= The Oxford Companion to the Book =

The Oxford Companion to the Book is a comprehensive reference work that covers the history and production of books from ancient to modern times. It is edited by Michael F. Suarez, SJ, and H. R. Woudhuysen, and published by Oxford University Press.

The Companion includes a series of introductory essays that provide an overview of the field of book history and production. These essays cover topics such as writing systems, the ancient and medieval book, book production, editorial theory and practice, and the economics of print. The Companion also includes 29 surveys of the history of the book in different regions of the world, including the Muslim world, Latin America, and Sub-Saharan Africa.

The main section of the Companion is an A–Z of over 5,000 entries, covering every aspect of the book, from brief definitions to more in-depth treatments. These entries cover traditional subjects such as bibliography, palaeography, and the history of printing, as well as newer disciplines such as the history of electronic books. The entries are linked by thorough cross-referencing and are organized using a classified index. The text is illustrated with reproductions, diagrams, and examples of various typographical features.

The Oxford Companion to the Book was written by 400 of the world's leading scholars in bibliography and book history. It is the only reference work of its kind in the field, and has been praised as a "monumental achievement" by Choice.

== Contents ==
The Companion covers a wide range of topics related to the materiality of written text and print, with a particular focus on the history of early, pre-Gutenberg print and text.

One of the standout features of the Companion is its coverage of the evolution of writing traditions across time and space. The first essay by Andrew Robinson provides an in-depth exploration of this topic, making it an excellent resource for those interested in the history of the book.

The Companion also sheds light on the oral traditions that have played a central role in the development of many religious texts, such as the Rig Veda. The book explains that the oral recitation of these sacred formulas is seen as a way to spiritually unite higher deities with mortals, and is an important part of Hindu rituals.

The main part of the first volume of the Companion is made up of extended pieces that provide valuable context for understanding the worldwide history of the book. Many of these pieces build on recent scholarly research on the spread of print and reading in the English-speaking world, such as the multivolume histories of the book in America, Britain, Canada, Australia, and Scotland.
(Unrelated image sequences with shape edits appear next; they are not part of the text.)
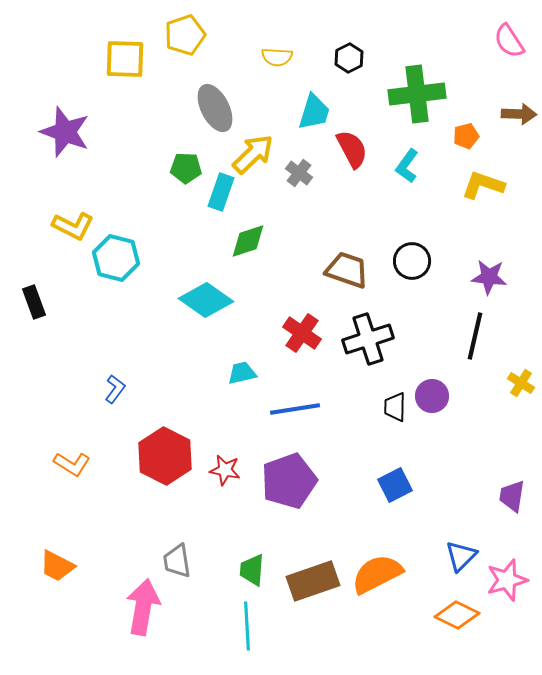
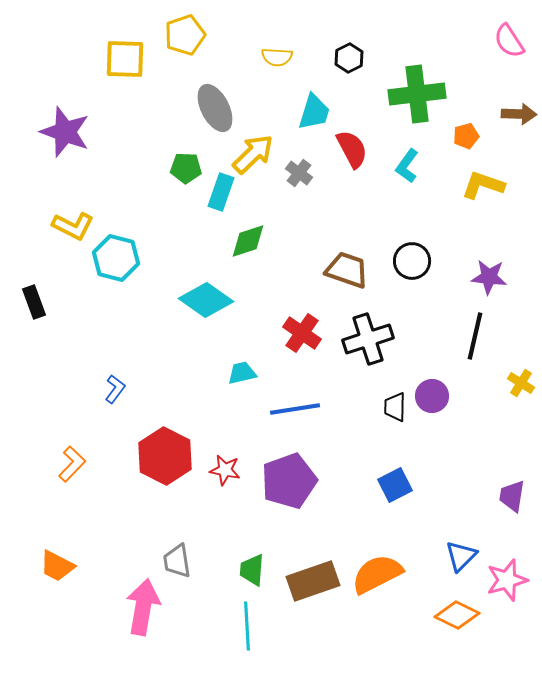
orange L-shape at (72, 464): rotated 78 degrees counterclockwise
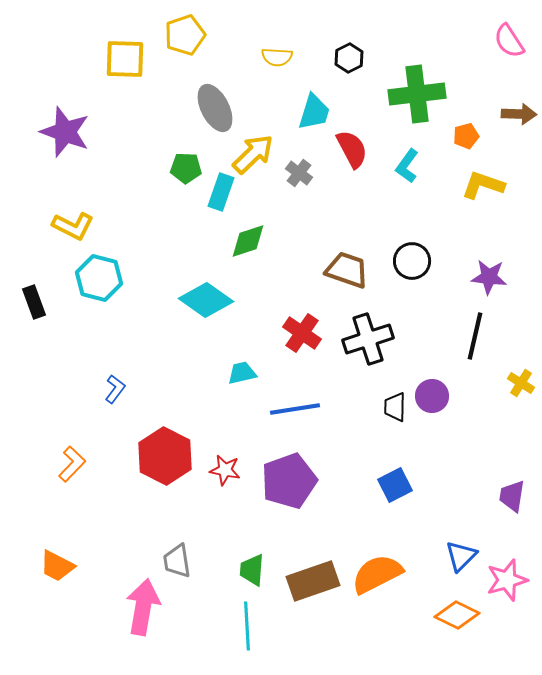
cyan hexagon at (116, 258): moved 17 px left, 20 px down
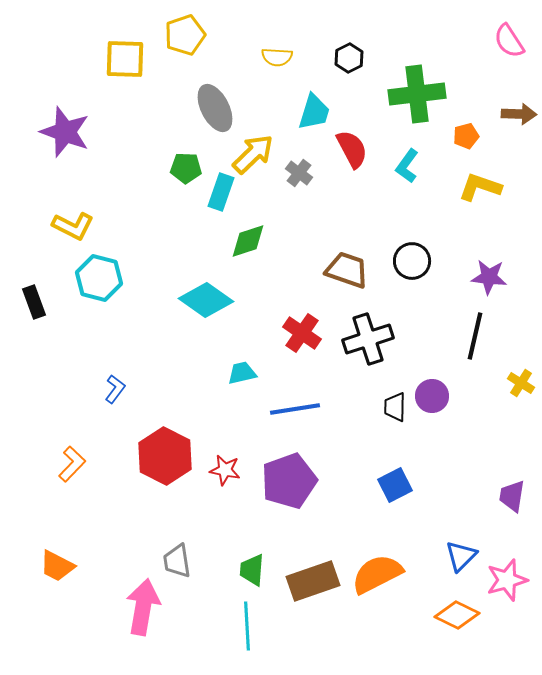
yellow L-shape at (483, 185): moved 3 px left, 2 px down
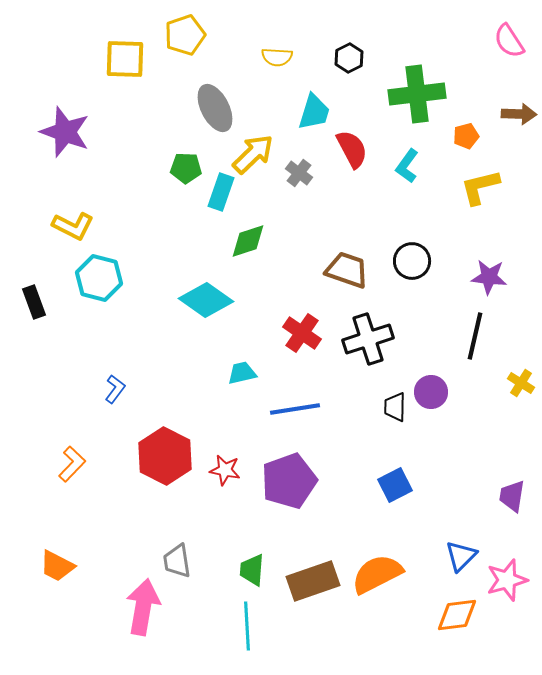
yellow L-shape at (480, 187): rotated 33 degrees counterclockwise
purple circle at (432, 396): moved 1 px left, 4 px up
orange diamond at (457, 615): rotated 33 degrees counterclockwise
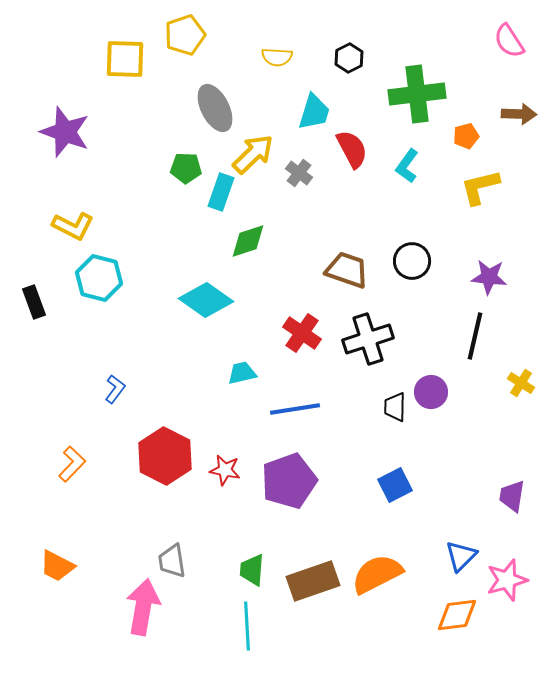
gray trapezoid at (177, 561): moved 5 px left
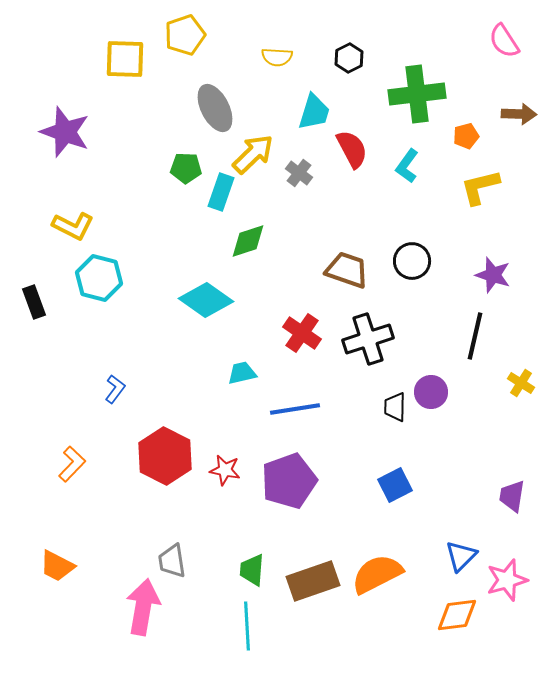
pink semicircle at (509, 41): moved 5 px left
purple star at (489, 277): moved 4 px right, 2 px up; rotated 12 degrees clockwise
The Companion also includes entries on the book in less well-known national histories, such as the Balkans, Korea, Japan, Southeast Asia, and the Nordic countries. This makes it an important resource for those interested in the global history of the book, and helps to give non-Western traditions their rightful place in this story.

The editors have indeed decided to retain a maximalist definition of the book and to embrace the whole of its history, under all its facets. On the one hand, no geographical limits are applied to the notion of book, which is extended to Aztec codices as well as to Chinese texts.

On the other hand, the will is to treat all the aspects of it, that they are cultural, social, economic or technical. This editorial choice is reflected in the encyclopedic part of the work, which occupies the last third of the first volume and the whole of the second. It contains a series of entries ranging from a few lines to a full page or more. They deal with publishers, libraries and librarians, collectors, researchers, technical terms in publishing or book history, important books and projects, concepts, and various associations related to the book.